Euler (1760)menunjukkan bagaimana kelangsungan hidup yang bergantung pada usia dan jadwal fekunditas menentukan tingkat pertumbuhan populasi per kapita, dan Lotka (1925) mendefinisikannya kembali untuk memperhitungkan kesesuaian evolusi dari strategi sejarah kehidupan di mana pola kelangsungan hidup dan fekunditas bergantung pada genotipe ( Fisher, 1930 ) dan tindakan perilaku. Transisi dari statistik populasi ( Euler, 1760 ) ke keputusan ( Lotka, 1925 ) dikembangkan dengan teori sejarah kehidupan yang bergantung pada negara ( Mangel dan Clark, 1986 ; McNamara dan Houston, 1986 ), yang secara eksplisit mengasumsikan bahwa hewan membuat keputusan—pilih yang spesifik perilaku dari serangkaian kemungkinan yang bergantung pada keadaan fisiologis.

Dalam pendekatan pemodelan ini, peneliti menyimpulkan keputusan yang diprediksi dengan memaksimalkan metrik kebugaran evolusioner. Sudah Alfred Lotka mengisyaratkan bahwa ada mekanisme di dalam tubuh yang memungkinkan organisme untuk membuat keputusan evolusioner yang baik: “Apa yang memandu manusia, misalnya dalam pemilihan aktivitasnya, adalah seleranya, keinginannya, kesenangan dan rasa sakitnya, aktual atau prospektif” ( Lotka, 1925 , hlm. 352).

Dia menunjuk pada dasar neurologis yang berkembang—dan kemampuan untuk memprediksi—yang mengendalikan keputusan. Saat memperkenalkan Optimal Foraging Theory, [ Emlen (1966) , hal. 611] menulis bahwa aturan efisiensi energi diterapkan “dalam batasan fisik dan saraf suatu spesies.” Dalam praktik “gambit fenotipik”* ( Grafen, 1984), ahli ekologi biasanya mengabaikan mekanisme terdekat dan fokus pada aturan keputusan spesifik yang memaksimalkan kesesuaian dalam situasi tertentu ( Fawcett et al., 2013 ). Model yang dihasilkan biasanya tidak menjelaskan bagaimana hewan menerapkan aturan ini.

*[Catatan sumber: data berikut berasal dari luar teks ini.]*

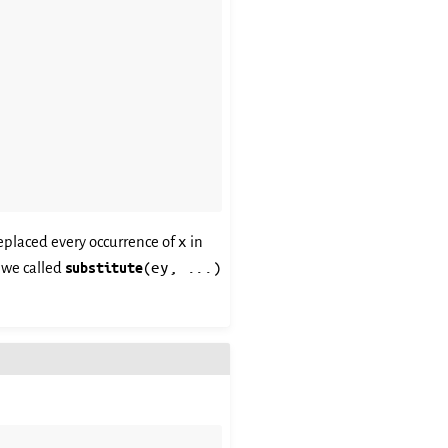
x
eplaced every occurrence of
in
(ey,
...)
f we called
substitute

Oleh karena itu, tidak ada penjelasan yang diberikan tentang bagaimana hewan menilai probabilitas dan utilitas alternatif, atau mekanisme kognitif, aturan pembelajaran, atau komponen sistem saraf mana yang terlibat. Kesenjangan ini, bagaimanapun, diisi dengan pengetahuan baru dari dua arah. Tren yang berkembang dalam ilmu saraf pengambilan keputusan menyumbang konteks ekologi alami dan adaptasi evolusioner ( Glimcher, 2003 ; Hutchinson dan Gigerenzer, 2005 ; Louâpre et al., 2010 ; Mobbs et al., 2018). Demikian pula, ahli ekologi perilaku semakin tertarik pada mekanisme psikologis, motivasi, emosi dan pembelajaran sebagai mekanisme yang mendasari pengambilan keputusan dalam konteks ekologi tertentu ( McNamara dan Houston, 2009 ; Giske et al., 2013 ; Trimmer et al., 2013 ; Fawcett et al. ., 2014 ; Frankenhuis dkk., 2018 ; Higginson dkk., 2018 ).

Leave a Reply

Your email address will not be published.